What this library replaces

This library is intended to standardize the repeated evaluation work in the middle of the loop.

It helps with:

  • comparing predictions to gold data
  • aligning rows or entities
  • applying feature-specific equality rules
  • calculating metrics
  • writing logs
  • generating basic visualizations

It is a way to outsource the repeated engineering work in the evaluation layer so that developers do not have to rebuild it for every new workflow.

What this library does not replace

This library does not replace:

  • domain expertise
  • gold-set design
  • workflow implementation
  • error analysis and iteration decisions

The most important design work still lives in the evaluation set. That is where the task definition, intended behavior, and acceptable tradeoffs are encoded.

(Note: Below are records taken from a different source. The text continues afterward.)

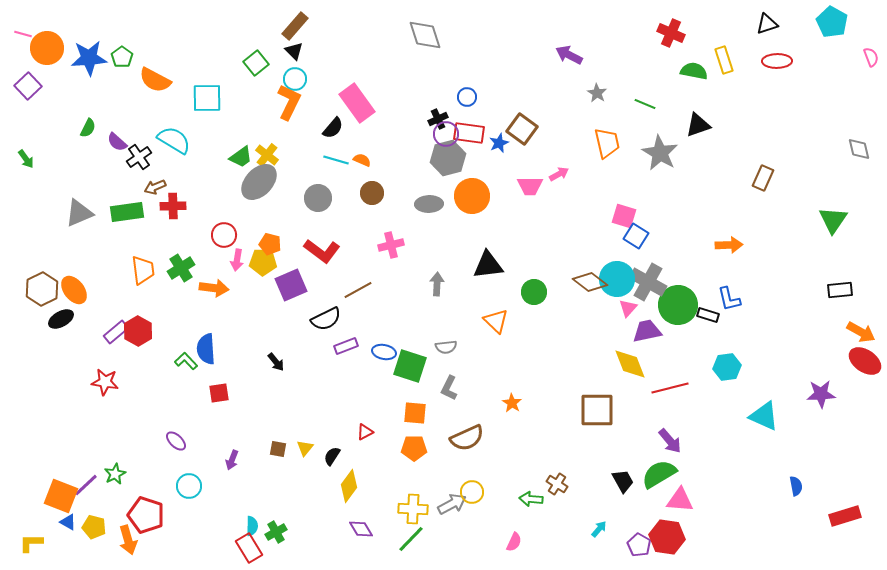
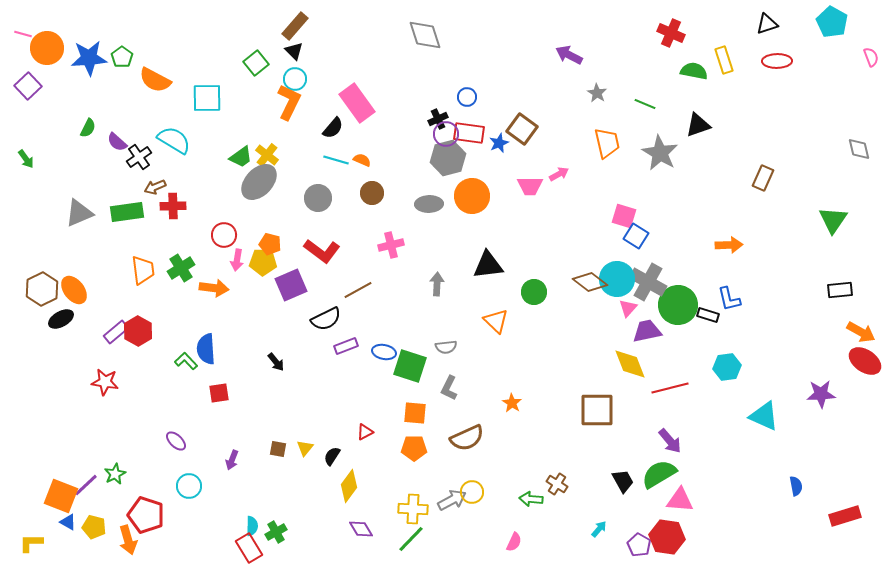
gray arrow at (452, 504): moved 4 px up
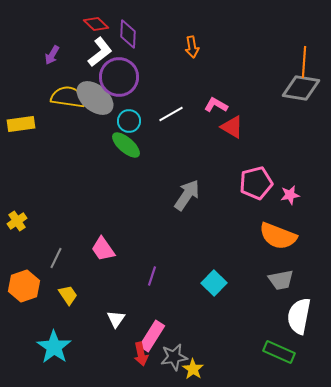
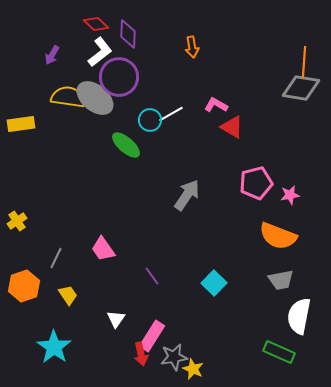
cyan circle: moved 21 px right, 1 px up
purple line: rotated 54 degrees counterclockwise
yellow star: rotated 10 degrees counterclockwise
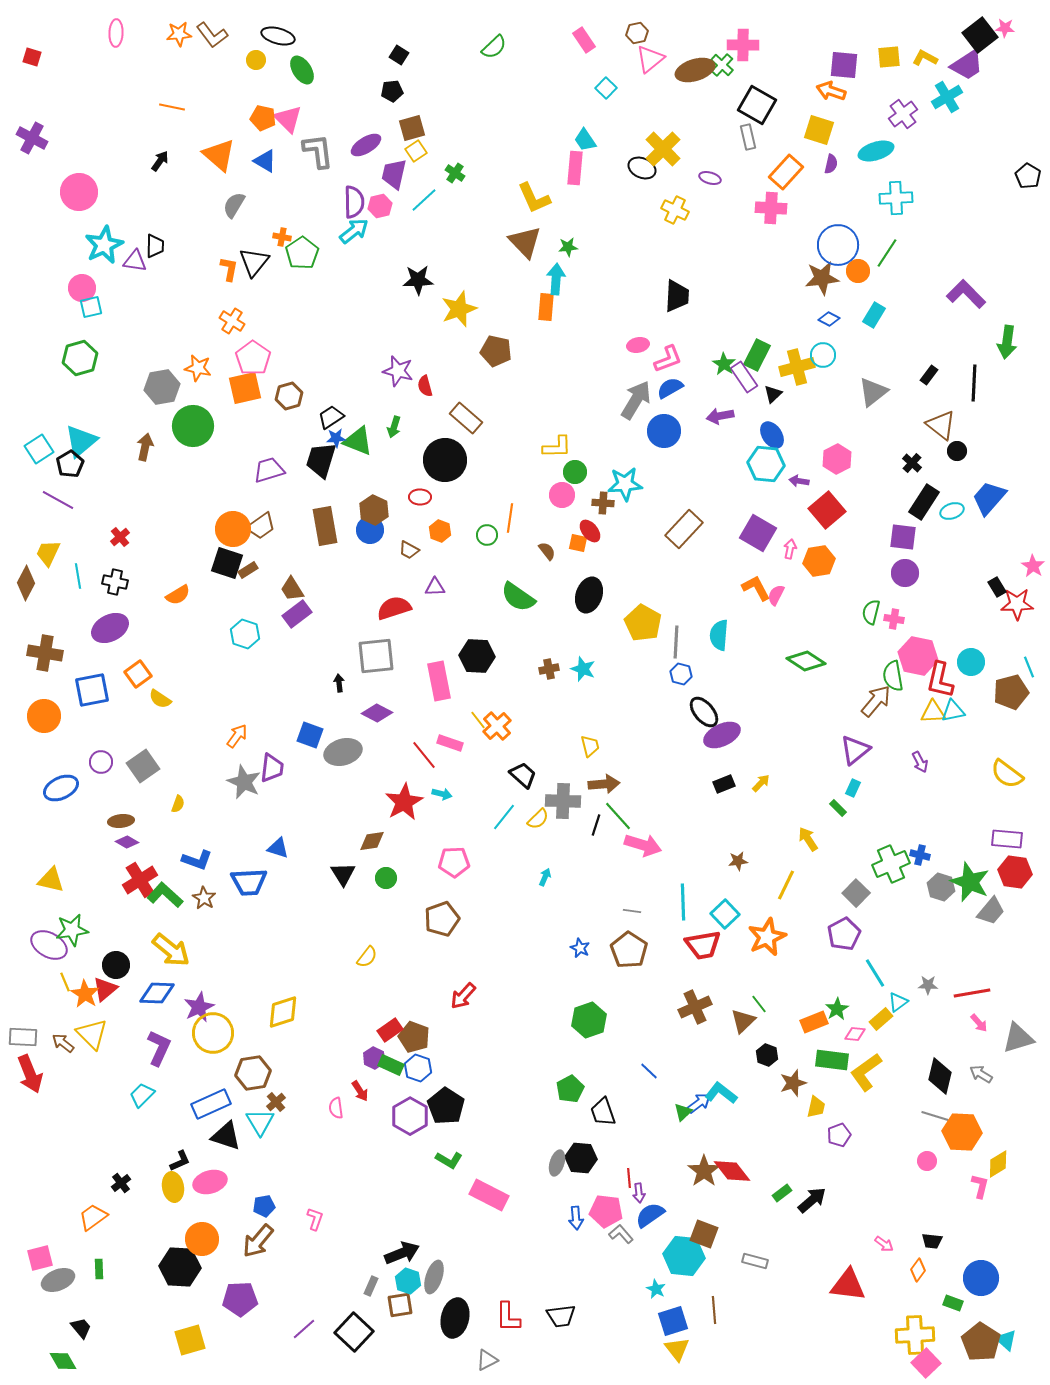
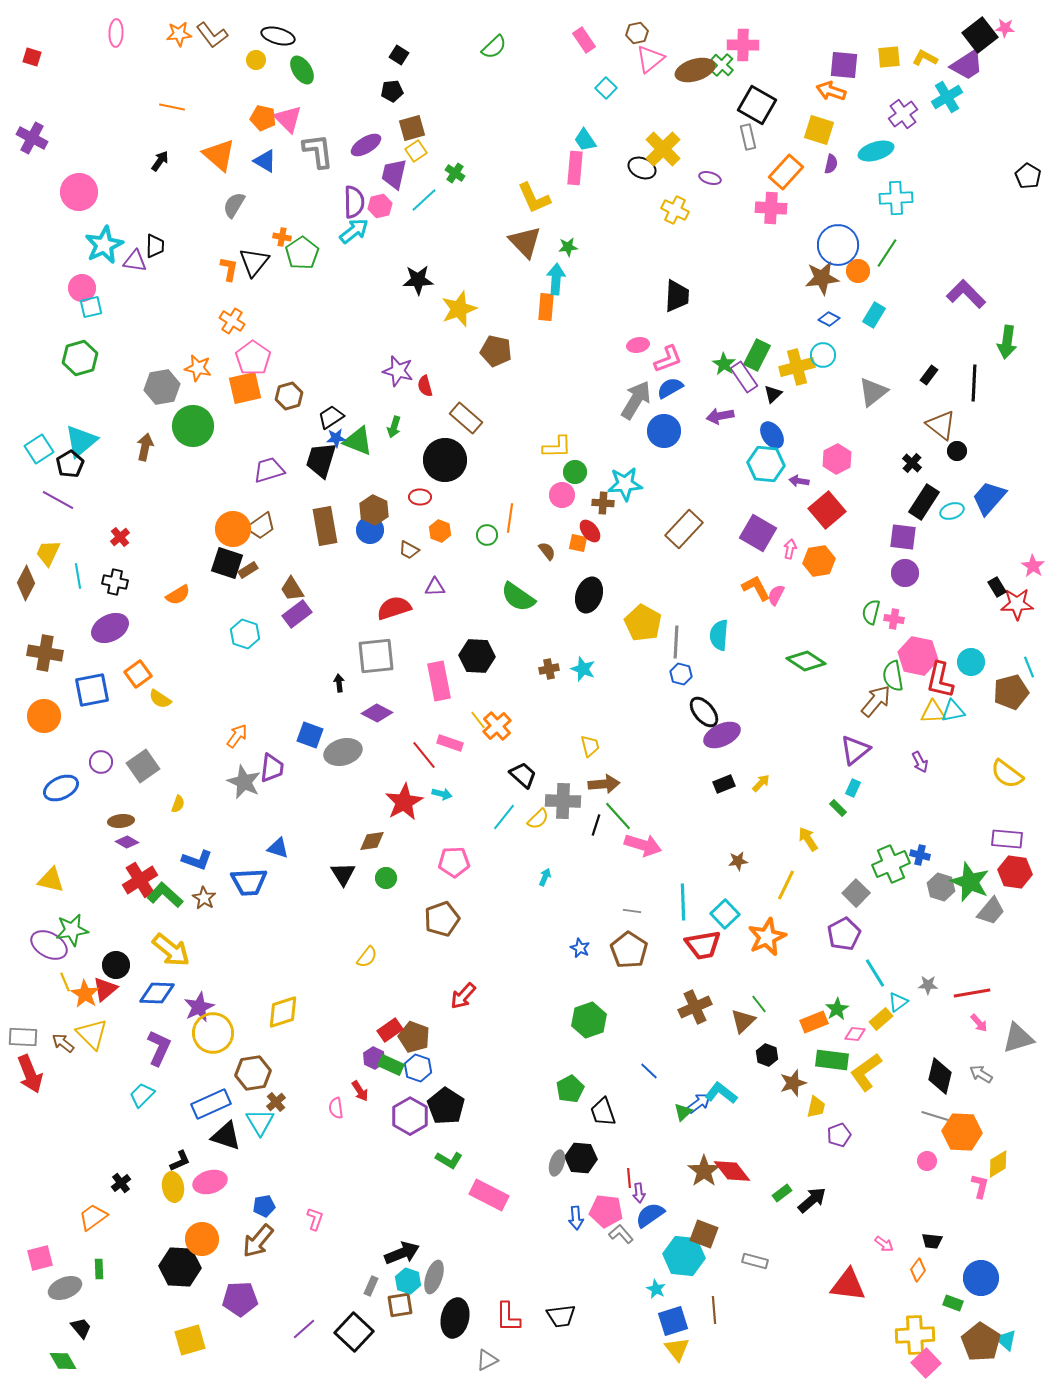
gray ellipse at (58, 1280): moved 7 px right, 8 px down
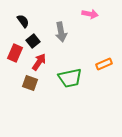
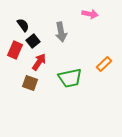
black semicircle: moved 4 px down
red rectangle: moved 3 px up
orange rectangle: rotated 21 degrees counterclockwise
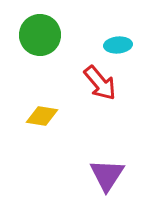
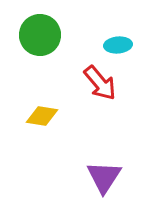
purple triangle: moved 3 px left, 2 px down
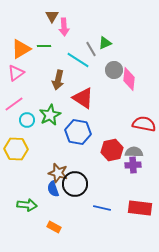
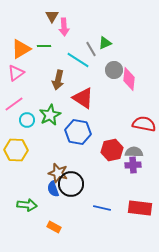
yellow hexagon: moved 1 px down
black circle: moved 4 px left
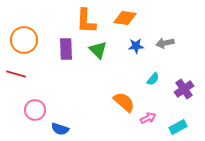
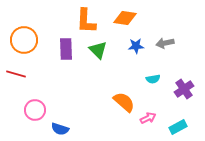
cyan semicircle: rotated 40 degrees clockwise
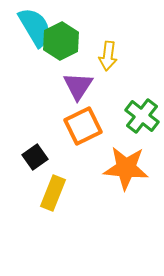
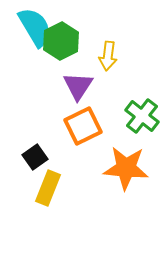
yellow rectangle: moved 5 px left, 5 px up
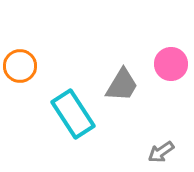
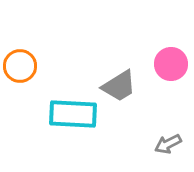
gray trapezoid: moved 3 px left, 1 px down; rotated 27 degrees clockwise
cyan rectangle: rotated 54 degrees counterclockwise
gray arrow: moved 7 px right, 8 px up; rotated 8 degrees clockwise
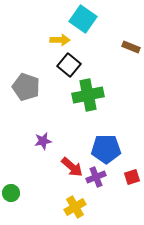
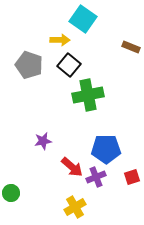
gray pentagon: moved 3 px right, 22 px up
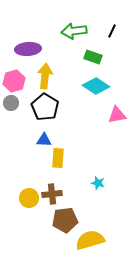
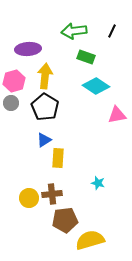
green rectangle: moved 7 px left
blue triangle: rotated 35 degrees counterclockwise
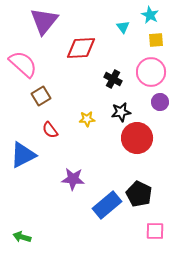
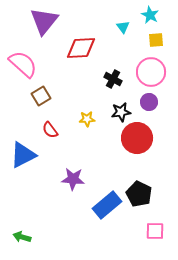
purple circle: moved 11 px left
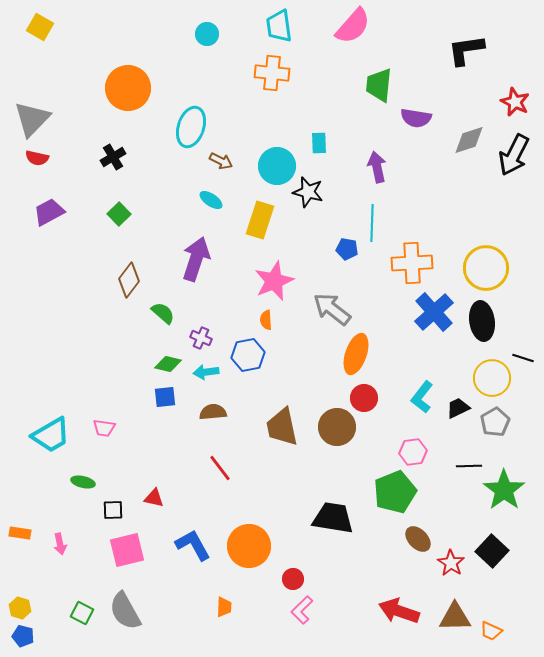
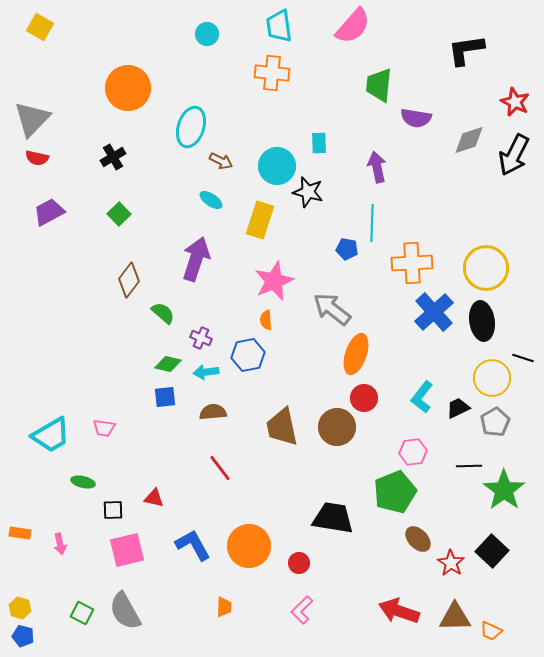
red circle at (293, 579): moved 6 px right, 16 px up
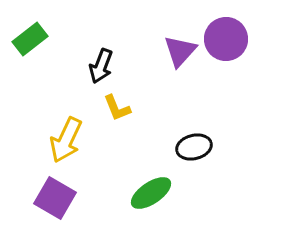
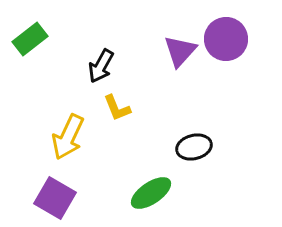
black arrow: rotated 8 degrees clockwise
yellow arrow: moved 2 px right, 3 px up
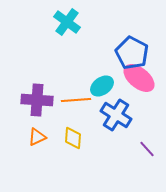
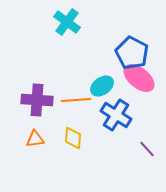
orange triangle: moved 2 px left, 2 px down; rotated 18 degrees clockwise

Why this matters in production

In many production environments, there is a real tension between speed and quality:

  • shipping fast favors minimal implementation effort
  • shipping safely requires an evaluation loop with visible performance

The goal of this library is to lower that tradeoff. If the evaluation layer is cheap to set up, teams are more likely to keep the discipline of measuring and improving behavior instead of relying on informal spot checks.

How the supported task types fit the motivation

The task types in this library match common evaluation shapes:

Real task shape Typical example Library task type
One label per record sentiment, routing label, final subfolder SINGLE_FEATURE
One structured object per record key fields from an article or form SINGLE_ENTITY
Multiple entities per source contracts, people, products, events in a report MULTI_ENTITY

Examples:

  • classifying a text into one final category is usually SINGLE_FEATURE
  • extracting several key fields from one article is usually SINGLE_ENTITY
  • extracting multiple contracts from a report is usually MULTI_ENTITY
  • routing a document into a folder hierarchy can be SINGLE_FEATURE or SINGLE_ENTITY, depending on whether you score only the final label or the full path

A useful mental model

Think of the library as the reusable evaluation layer around an extraction workflow.

You still need to:

  • define the gold set
  • build the workflow
  • improve it over time

But you do not need to write the comparison, metric, logging, and visualization code from scratch each time.